Sheet music for the Crimson Record

So in the early 1970's Helmut Gröttrup, living semi-retired in East Germany at the time, was contacted by the KGB and summoned back to Moscow. He was ordered to draw up a modification of the Soyuz-T plans that could hunt any Voyager class space probe and destroy it. After all, it was under Von Braun and the V-2 rocket development that he honed his specialty in rocket telemetry and coordination. However, possibly out of spite for the state who had never quite been able to afford him the lifestyle that he felt he deserved, for the Destroyer project, Gröttrup developed a completely unorthodox guidance system based on the idea of aural pinging.

The idea for the triangulation system was not much different than the methods utilized by marine creatures such as whales or dolphins to map out their surroundings. Destroyer 1 would project a sound, which in space would have very little interference considering the absence of material. The sound would be pinged off of the metallic surface of the Voyager and returned. Destroyer would then be able to triangulate the presence of the Voyager and execute it.

In order to create the pinging noise, a device was installed on Destroyer 1. A record player, similar to the one carried by the Voyager, was implanted into the inner workings of the Destroyer and a single-sided, blood red, vinyl 78 of the Rolling Stone's classic 1966 single, Paint It Black, was loaded onto the player to project continuously the revelatory sounds of rock and roll. Rife with peculiar irony and anachronism, the decisions made for this unusual guidance system, in hindsight, provides for quite a bit of ponderance still to this day.

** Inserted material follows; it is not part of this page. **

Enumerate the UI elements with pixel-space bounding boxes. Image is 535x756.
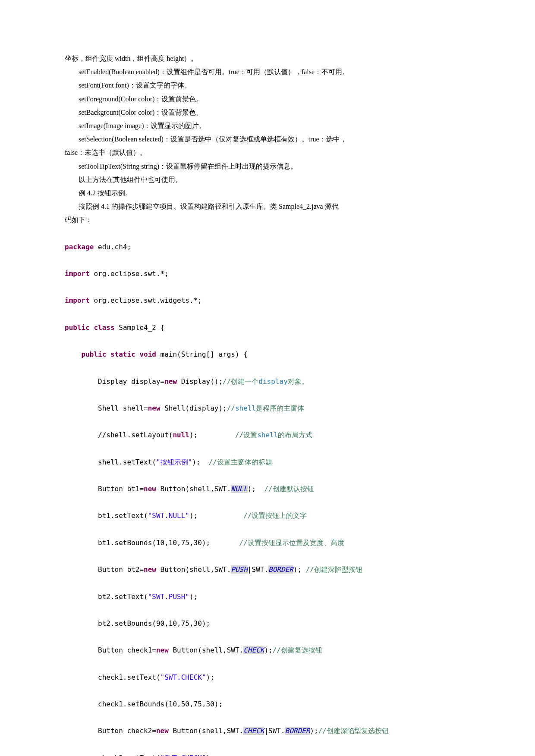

I suppose the song was chosen for its brashness. At an unrelenting four minutes and four seconds long, it stood well above its contemporaries as far as what was perceived to be an acceptable length. With its nefarious subject matter and mysterious eastern instruments, the song signaled a turning point in western popular music. It was a precursor to the acidic late sixties and early seventies.

Destroyer 1 era Soviet propaganda

Destroyer 1 era Soviet propaganda

LOST IN SPACE

"Glory to the conquerers of the universe"

To this day the nuclear payload contained within Destroyer 1's hull is enough to completely decimate a quarter of our planet. Should the positioning system fail to operate precisely, it is also set to detonate once the craft senses it is within 500 miles from the gold that is anodized onto the surface of the Voyager's mythic record. From that distance it should be able to annihilate the probe nearly four times over.

Of course as hasty as its assembly and launch was, I am incredibly doubtful that it will ever hurt anyone or anything. Instead, the craft will serve for eternity as an unfortunate legacy to an already nearly forgotten conflict. The Cold War was the single most expensive war in the history of humankind, and it is sometimes sad to consider where we would be today as a species had our priorities been different throughout the last half of the 20th century. What would our planet look like had we utilized all of that gold and resources for something other than missiles, stagnant armies, and competitions of fear? To hope for those events to never happen again is foolish, and to pray for it would be to separate the issue even further from reality. No, as I have considered the consequences of all of the men of the last century, I have initiated myself into taking action so as to insure that there would not be a repeat of our histories.